* DESCRIPTION OF THE TASK *
Your copy should hold every record verbatim and none of the pictures.

Dataset entries
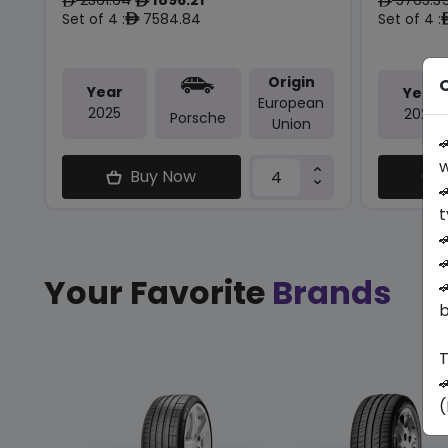
ê
ê
ê
Set of 4 :
7584.84
Set of 4 :
ê
Origin
O
Year
Year
European
2025
2025
Porsche
Union

w
Buy Now

t


Your Favorite
Brands

b
T

(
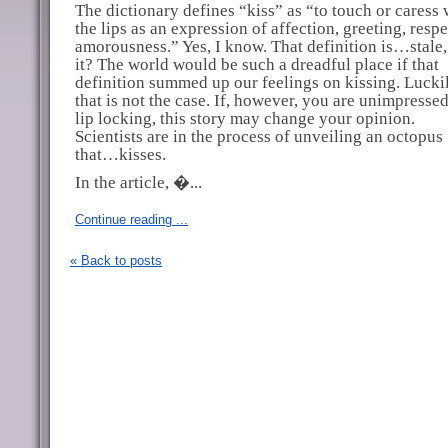
The dictionary defines “kiss” as “to touch or caress 
the lips as an expression of affection, greeting, respe
amorousness.” Yes, I know. That definition is…stale, 
it? The world would be such a dreadful place if that
definition summed up our feelings on kissing. Luckil
that is not the case. If, however, you are unimpresse
lip locking, this story may change your opinion.
Scientists are in the process of unveiling an octopus
that…kisses.
In the article, �...
Continue reading ...
« Back to posts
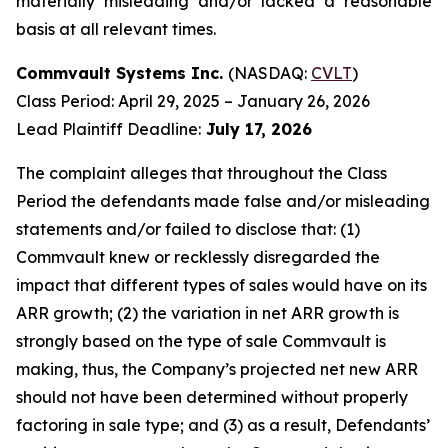
materially misleading and/or lacked a reasonable
basis at all relevant times.
Commvault Systems Inc.
(NASDAQ:
CVLT
)
Class Period: April 29, 2025 – January 26, 2026
Lead Plaintiff Deadline:
July 17, 2026
The complaint alleges that throughout the Class
Period the defendants made false and/or misleading
statements and/or failed to disclose that: (1)
Commvault knew or recklessly disregarded the
impact that different types of sales would have on its
ARR growth; (2) the variation in net ARR growth is
strongly based on the type of sale Commvault is
making, thus, the Company’s projected net new ARR
should not have been determined without properly
factoring in sale type; and (3) as a result, Defendants’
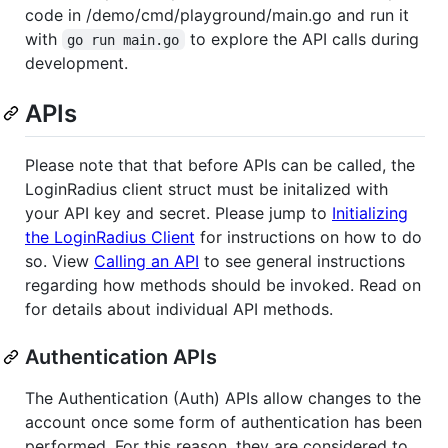
code in /demo/cmd/playground/main.go and run it
with
to explore the API calls during
go run main.go
development.
APIs
Please note that that before APIs can be called, the
LoginRadius client struct must be initalized with
your API key and secret. Please jump to
Initializing
the LoginRadius Client
for instructions on how to do
so. View
Calling an API
to see general instructions
regarding how methods should be invoked. Read on
for details about individual API methods.
Authentication APIs
The Authentication (Auth) APIs allow changes to the
account once some form of authentication has been
performed. For this reason, they are considered to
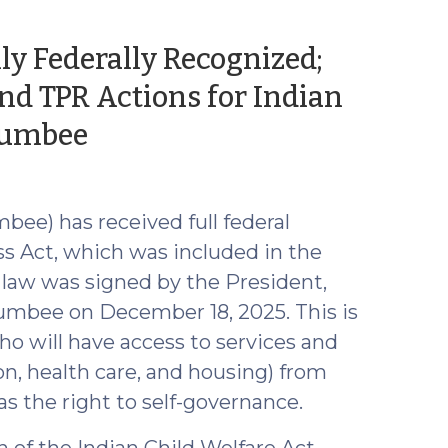
ly Federally Recognized;
d TPR Actions for Indian
(January
 Lumbee
16,
2026)
ee) has received full federal
s Act, which was included in the
 law was signed by the President,
 Lumbee on December 18, 2025. This is
o will have access to services and
n, health care, and housing) from
 as the right to self-governance.
 of the Indian Child Welfare Act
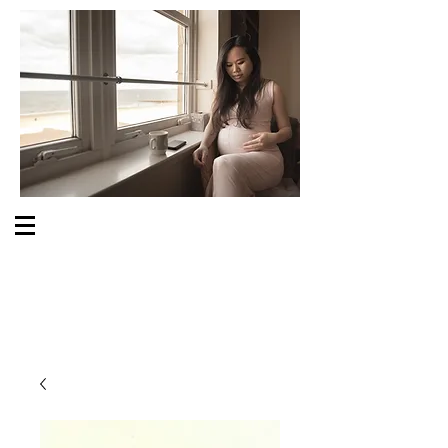
S O M E O N E C A R E S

* TASK OUTPUT *
ê
ê
ê
Set of 4 :
7584.84
Set of 4 :
ê
Origin
O
Year
Year
European
2025
2025
Porsche
Union

w
Buy Now

t


Your Favorite
Brands

b
T

(
The dictionary defines “kiss” as “to touch or caress 
the lips as an expression of affection, greeting, respe
amorousness.” Yes, I know. That definition is…stale, 
it? The world would be such a dreadful place if that
definition summed up our feelings on kissing. Luckil
that is not the case. If, however, you are unimpresse
lip locking, this story may change your opinion.
Scientists are in the process of unveiling an octopus
that…kisses.
In the article, �...
Continue reading ...
« Back to posts
materially misleading and/or lacked a reasonable
basis at all relevant times.
Commvault Systems Inc.
(NASDAQ:
CVLT
)
Class Period: April 29, 2025 – January 26, 2026
Lead Plaintiff Deadline:
July 17, 2026
The complaint alleges that throughout the Class
Period the defendants made false and/or misleading
statements and/or failed to disclose that: (1)
Commvault knew or recklessly disregarded the
impact that different types of sales would have on its
ARR growth; (2) the variation in net ARR growth is
strongly based on the type of sale Commvault is
making, thus, the Company’s projected net new ARR
should not have been determined without properly
factoring in sale type; and (3) as a result, Defendants’
code in /demo/cmd/playground/main.go and run it
with
to explore the API calls during
go run main.go
development.
APIs
Please note that that before APIs can be called, the
LoginRadius client struct must be initalized with
your API key and secret. Please jump to
Initializing
the LoginRadius Client
for instructions on how to do
so. View
Calling an API
to see general instructions
regarding how methods should be invoked. Read on
for details about individual API methods.
Authentication APIs
The Authentication (Auth) APIs allow changes to the
account once some form of authentication has been
performed. For this reason, they are considered to
ly Federally Recognized;
d TPR Actions for Indian
(January
 Lumbee
16,
2026)
ee) has received full federal
s Act, which was included in the
 law was signed by the President,
 Lumbee on December 18, 2025. This is
o will have access to services and
n, health care, and housing) from
 as the right to self-governance.
 of the Indian Child Welfare Act
S O M E O N E C A R E S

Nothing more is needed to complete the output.